Roughly 10,000 firms were attacked in a months-long adversary-in-the-middle campaign, according to Microsoft. (Photo by Justin Sullivan/Getty Images)

Bad actors are clearly embracing the concept of “go big or go home.” Earlier this month, Microsoft reported that roughly 10,000 businesses were attacked in a months-long adversary-in-the-middle (AiTM) campaign that raked in estimated millions in financial fraud.

In a detailed description of the phishing campaign, which is estimated to trace back at least as far as September 2021, Microsoft outlined detailed process diagrams, and described how the sophisticated AiTM attacks were able to often bypass multi-factor authentication (MFA) to meet their fraudulent goals.

“A large-scale phishing campaign that used adversary-in-the-middle (AiTM) phishing sites stole passwords, hijacked a user’s sign-in session, and skipped the authentication process even if the user had enabled multifactor authentication (MFA),” an excerpt from the Microsoft site read.

“The attackers then used the stolen credentials and session cookies to access affected users’ mailboxes and perform follow-on business email compromise (BEC) campaigns against other targets,” it added.

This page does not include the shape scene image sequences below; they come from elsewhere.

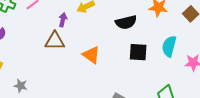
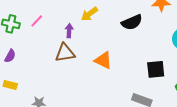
black square: (138, 52) -> (156, 69), moved

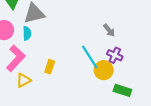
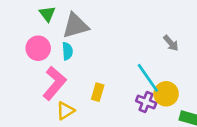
purple cross: (115, 55) -> (146, 102), moved

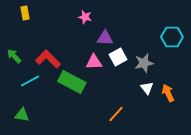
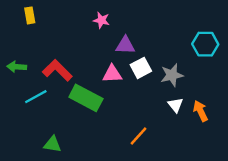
green arrow: (14, 56) -> (17, 67), turned -42
green triangle: (22, 115) -> (53, 144), moved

In AiTM phishing campaigns, attackers deploy a proxy server between a target user and the website the user wishes to visit, which the attacker impersonates. This arrangement allows the attacker to steal and intercept the target’s password and the session cookie that proves their ongoing and authenticated session with the website. "Since AiTM phishing steals the session cookie,” Microsoft research concluded, “the attacker gets authenticated to a session on the user’s behalf, regardless of the sign-in method the latter uses,” even with multi-factor authentication.

Overview of AiTM phishing campaign and follow-on BEC. (Microsoft Threat Intelligence Center)

BEC scams caused more than $43 billion in global financial losses in more than 241,000 incidents between June 2016 and December 2021, based on financial institution filings reported to the FBI’s IC3 unit, according to a notice from the agency in May.

There was a 65% jump in identified global financial losses due to BEC scams between July 2019 and December 2021, according to FBI reports.

“This increase can be partly attributed to the restrictions placed on normal business practices during the COVID-19 pandemic,” according to the FBI’s public announcement, “which caused more workplaces and individuals to conduct routine business virtually.”

AiTM phishing website intercepting the authentication process. (Microsoft Threat Intelligence Center)

Paul Laudanski, head of threat intelligence at Tessian, says that the financial services industry in particular is “often a ripe target for these attacks.” Tessian flagged more than two million malicious emails last year, and financial firms were “the top most impersonated industry,” receiving 19% of all those malicious emails and accounting for 8 out of 10 impersonation attacks, according to Tessian’s recent State of Spear Phishing report.

Laudanski pointed out that the payments and financial industries are among “the more mature and highly regulated and scrutinized sectors today. Generally speaking, payments providers are more likely to be effectively managing this class of risk compared to organizations in other markets,” he added. “That said, no controls are ever perfect and some level of risk always exists.”

For its part, Microsoft found phishing attacks double in 2020, according to its 2021 Microsoft Digital Defense Report. The software giant anticipated that MFA will provide “an added security layer against credential theft, and it is expected that more organizations will adopt it, especially in countries and regions where even governments are mandating it,” according to its blog post. “Unfortunately, attackers are also finding new ways to circumvent this security measure."